[[ The input open ]]

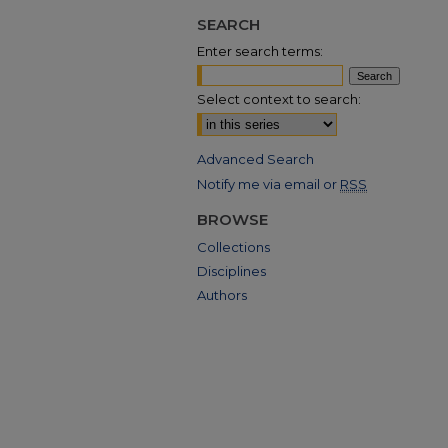
SEARCH
Enter search terms:
Select context to search:
Advanced Search
Notify me via email or
RSS
BROWSE
Collections
Disciplines
Authors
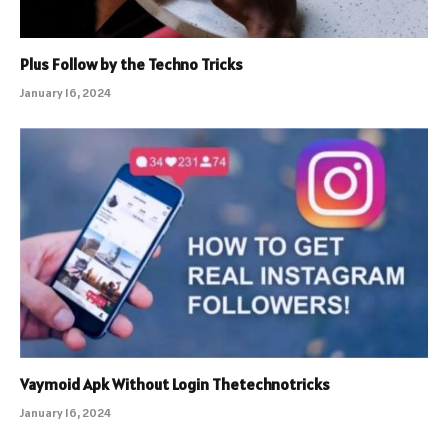
Plus Follow by the Techno Tricks
January 16, 2024
Vaymoid Apk Without Login Thetechnotricks
January 16, 2024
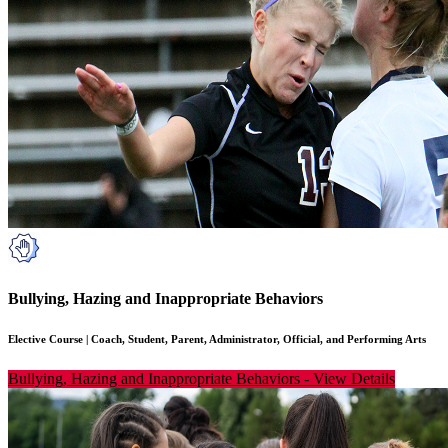
Bullying, Hazing and Inappropriate Behaviors
Elective Course
|
Coach, Student, Parent, Administrator, Official, and Performing Arts
Bullying, Hazing and Inappropriate Behaviors
-
View Details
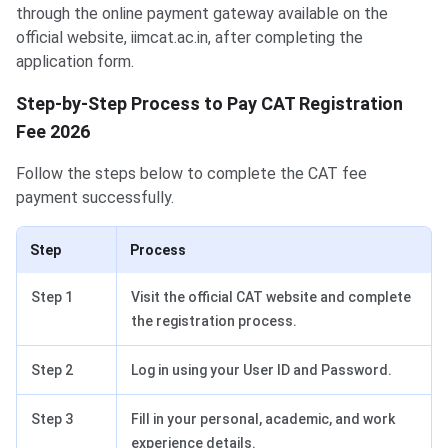
through the online payment gateway available on the
official website, iimcat.ac.in, after completing the
application form.
Step-by-Step Process to Pay CAT Registration
Fee 2026
Follow the steps below to complete the CAT fee
payment successfully.
Step
Process
Step 1
Visit the official CAT website and complete
the registration process.
Step 2
Log in using your User ID and Password.
Step 3
Fill in your personal, academic, and work
experience details.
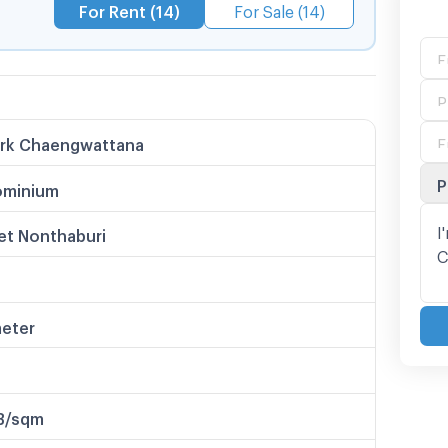
For Rent (14)
For Sale (14)
ark Chaengwattana
P
minium
et Nonthaburi
meter
B/sqm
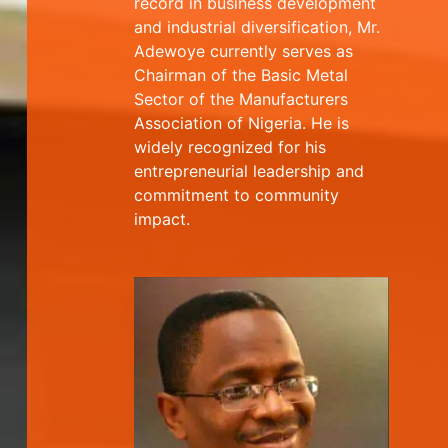
record in business development
and industrial diversification, Mr.
Adewoye currently serves as
Chairman of the Basic Metal
Sector of the Manufacturers
Association of Nigeria. He is
widely recognized for his
entrepreneurial leadership and
commitment to community
impact.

[[ The input closed ]]

## Work request:
Only the lines from the one containing "Disciplines" through the final line of the data should be given again, exactly and without pictures.

## Task response:
Disciplines
Authors
Plus Follow by the Techno Tricks
January 16, 2024
Vaymoid Apk Without Login Thetechnotricks
January 16, 2024
Bullying, Hazing and Inappropriate Behaviors
Elective Course
|
Coach, Student, Parent, Administrator, Official, and Performing Arts
Bullying, Hazing and Inappropriate Behaviors
-
View Details
through the online payment gateway available on the
official website, iimcat.ac.in, after completing the
application form.
Step-by-Step Process to Pay CAT Registration
Fee 2026
Follow the steps below to complete the CAT fee
payment successfully.
Step
Process
Step 1
Visit the official CAT website and complete
the registration process.
Step 2
Log in using your User ID and Password.
Step 3
Fill in your personal, academic, and work
experience details.
For Rent (14)
For Sale (14)
ark Chaengwattana
P
minium
et Nonthaburi
meter
B/sqm
record in business development
and industrial diversification, Mr.
Adewoye currently serves as
Chairman of the Basic Metal
Sector of the Manufacturers
Association of Nigeria. He is
widely recognized for his
entrepreneurial leadership and
commitment to community
impact.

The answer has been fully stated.